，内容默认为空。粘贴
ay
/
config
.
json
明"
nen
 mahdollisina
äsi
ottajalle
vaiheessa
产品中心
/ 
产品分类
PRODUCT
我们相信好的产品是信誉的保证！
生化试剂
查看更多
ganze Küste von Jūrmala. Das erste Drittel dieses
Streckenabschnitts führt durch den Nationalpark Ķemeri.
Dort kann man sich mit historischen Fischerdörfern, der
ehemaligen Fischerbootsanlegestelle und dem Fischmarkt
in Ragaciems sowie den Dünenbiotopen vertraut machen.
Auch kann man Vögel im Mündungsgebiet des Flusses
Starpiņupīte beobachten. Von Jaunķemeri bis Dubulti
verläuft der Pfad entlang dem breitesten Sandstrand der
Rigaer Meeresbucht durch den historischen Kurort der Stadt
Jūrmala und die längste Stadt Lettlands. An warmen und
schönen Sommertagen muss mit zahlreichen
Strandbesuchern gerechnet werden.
==
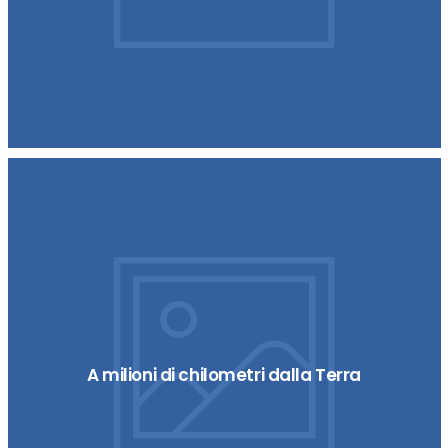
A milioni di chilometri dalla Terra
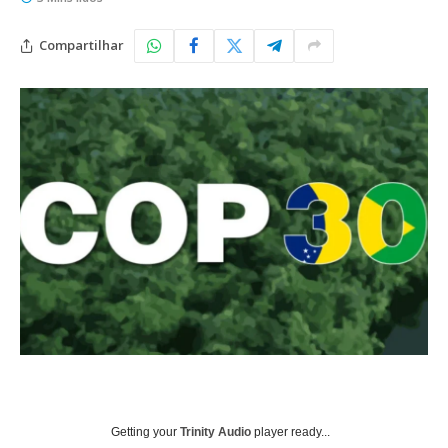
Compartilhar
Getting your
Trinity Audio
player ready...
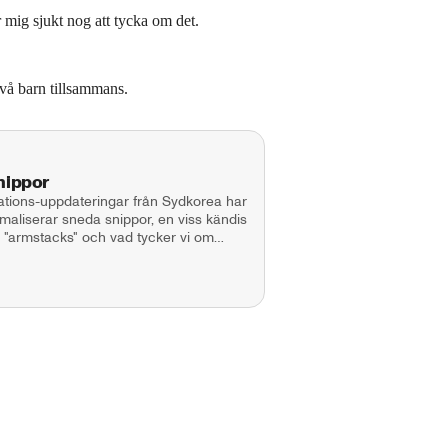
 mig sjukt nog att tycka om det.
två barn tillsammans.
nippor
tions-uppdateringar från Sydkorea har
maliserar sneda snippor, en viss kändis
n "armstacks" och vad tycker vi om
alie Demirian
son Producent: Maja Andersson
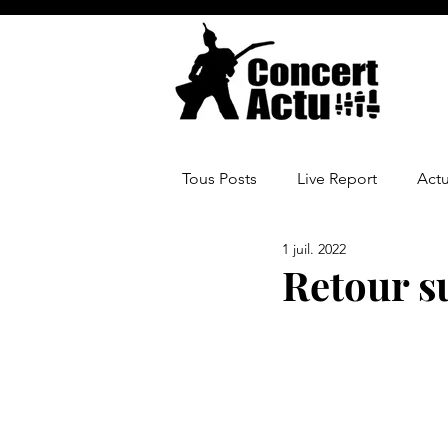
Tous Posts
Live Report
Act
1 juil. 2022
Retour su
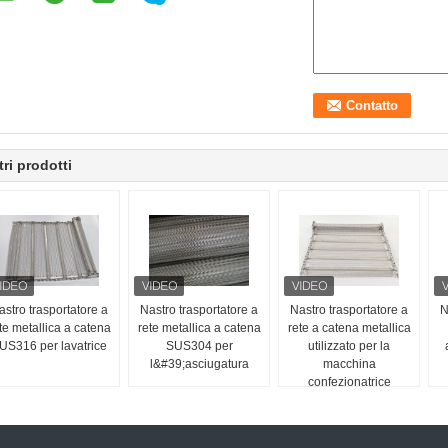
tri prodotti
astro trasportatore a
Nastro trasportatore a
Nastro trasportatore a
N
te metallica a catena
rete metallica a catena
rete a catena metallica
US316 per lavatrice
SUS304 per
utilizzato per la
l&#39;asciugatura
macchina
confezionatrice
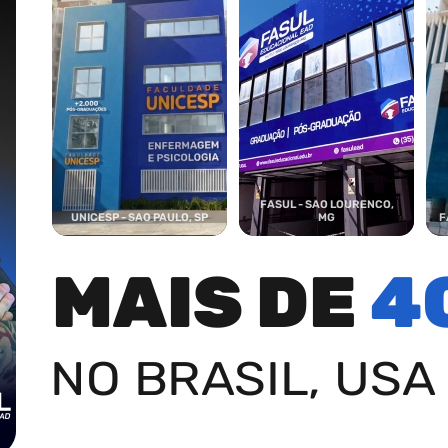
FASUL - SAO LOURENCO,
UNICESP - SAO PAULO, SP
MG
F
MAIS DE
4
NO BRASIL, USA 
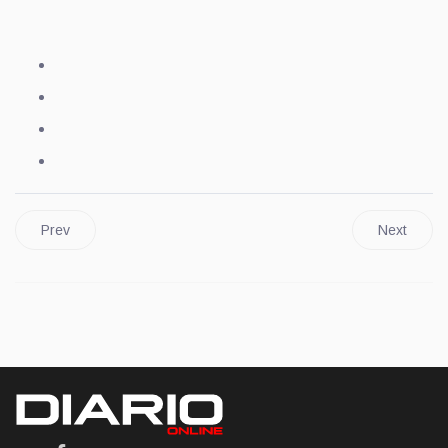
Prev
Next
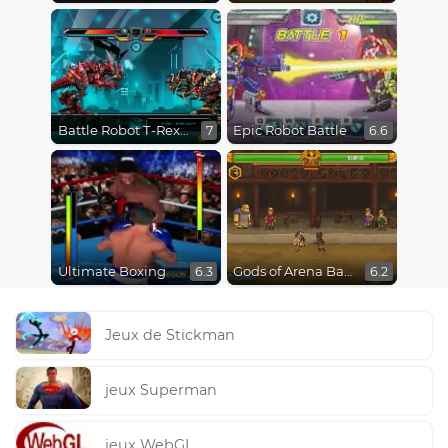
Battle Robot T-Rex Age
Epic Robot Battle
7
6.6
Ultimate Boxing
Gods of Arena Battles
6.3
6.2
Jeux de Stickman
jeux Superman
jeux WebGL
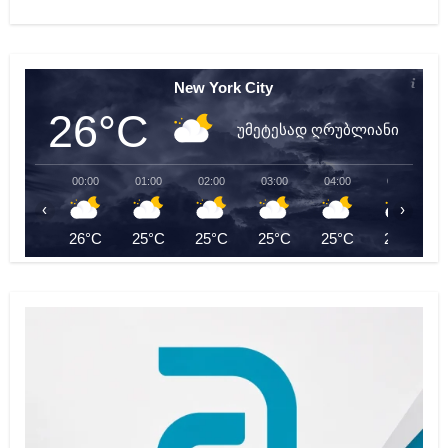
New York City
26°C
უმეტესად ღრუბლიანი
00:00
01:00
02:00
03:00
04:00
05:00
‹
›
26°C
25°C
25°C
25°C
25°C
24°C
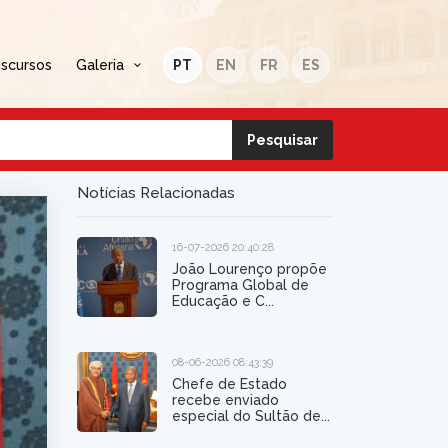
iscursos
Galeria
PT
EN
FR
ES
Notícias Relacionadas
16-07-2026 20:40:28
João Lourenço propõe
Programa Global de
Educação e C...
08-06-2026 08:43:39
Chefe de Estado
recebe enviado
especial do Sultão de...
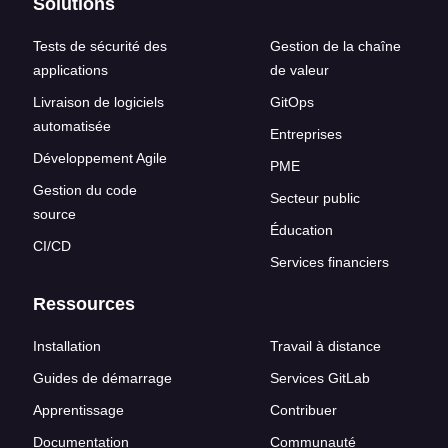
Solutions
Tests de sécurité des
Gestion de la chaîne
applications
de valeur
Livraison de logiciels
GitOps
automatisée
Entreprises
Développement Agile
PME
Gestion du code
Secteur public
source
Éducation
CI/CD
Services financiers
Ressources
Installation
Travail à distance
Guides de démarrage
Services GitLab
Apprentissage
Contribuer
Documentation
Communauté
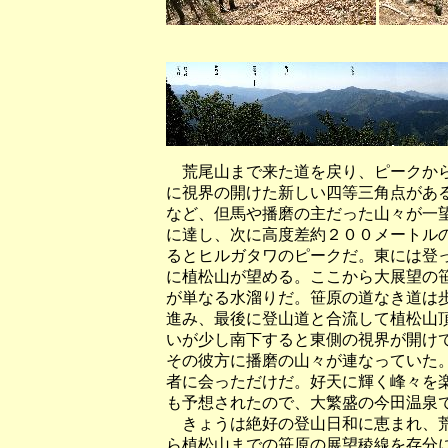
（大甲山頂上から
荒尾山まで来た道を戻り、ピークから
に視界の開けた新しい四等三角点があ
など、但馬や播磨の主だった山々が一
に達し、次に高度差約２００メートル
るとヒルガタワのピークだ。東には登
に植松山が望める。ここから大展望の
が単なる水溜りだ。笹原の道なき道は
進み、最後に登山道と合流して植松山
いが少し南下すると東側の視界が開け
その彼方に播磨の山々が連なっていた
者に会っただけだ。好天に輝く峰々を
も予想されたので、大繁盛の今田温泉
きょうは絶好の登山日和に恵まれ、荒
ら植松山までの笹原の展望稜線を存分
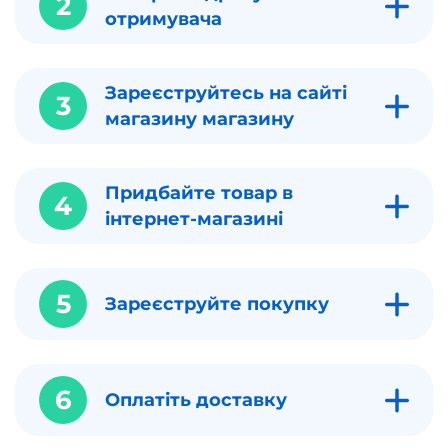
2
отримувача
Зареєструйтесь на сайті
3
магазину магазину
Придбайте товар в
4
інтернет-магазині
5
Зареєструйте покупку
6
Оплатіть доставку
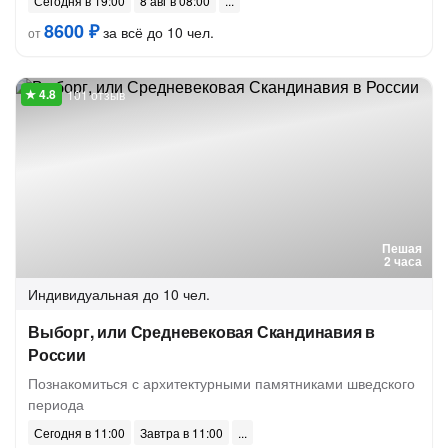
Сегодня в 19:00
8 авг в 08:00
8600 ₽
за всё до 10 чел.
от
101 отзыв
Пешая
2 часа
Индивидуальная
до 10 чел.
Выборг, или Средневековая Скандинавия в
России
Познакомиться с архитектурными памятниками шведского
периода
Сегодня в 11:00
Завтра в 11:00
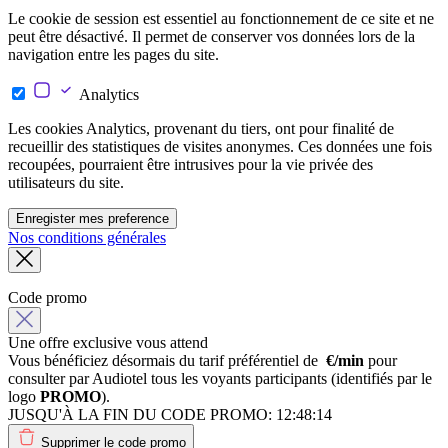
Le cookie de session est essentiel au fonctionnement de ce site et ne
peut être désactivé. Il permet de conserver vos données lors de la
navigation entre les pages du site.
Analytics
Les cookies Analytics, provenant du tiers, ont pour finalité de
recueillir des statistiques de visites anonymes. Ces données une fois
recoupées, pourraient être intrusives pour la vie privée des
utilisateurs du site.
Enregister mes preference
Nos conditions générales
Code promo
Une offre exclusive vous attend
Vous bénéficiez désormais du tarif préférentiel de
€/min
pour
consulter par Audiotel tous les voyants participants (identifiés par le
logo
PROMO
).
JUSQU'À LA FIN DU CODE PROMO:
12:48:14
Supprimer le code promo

* **EXERCISE**
Look through the entries above, and wherever a line holds the string "catena", copy it.

* **ANSWER BELOW**
te metallica a catena
rete metallica a catena
rete a catena metallica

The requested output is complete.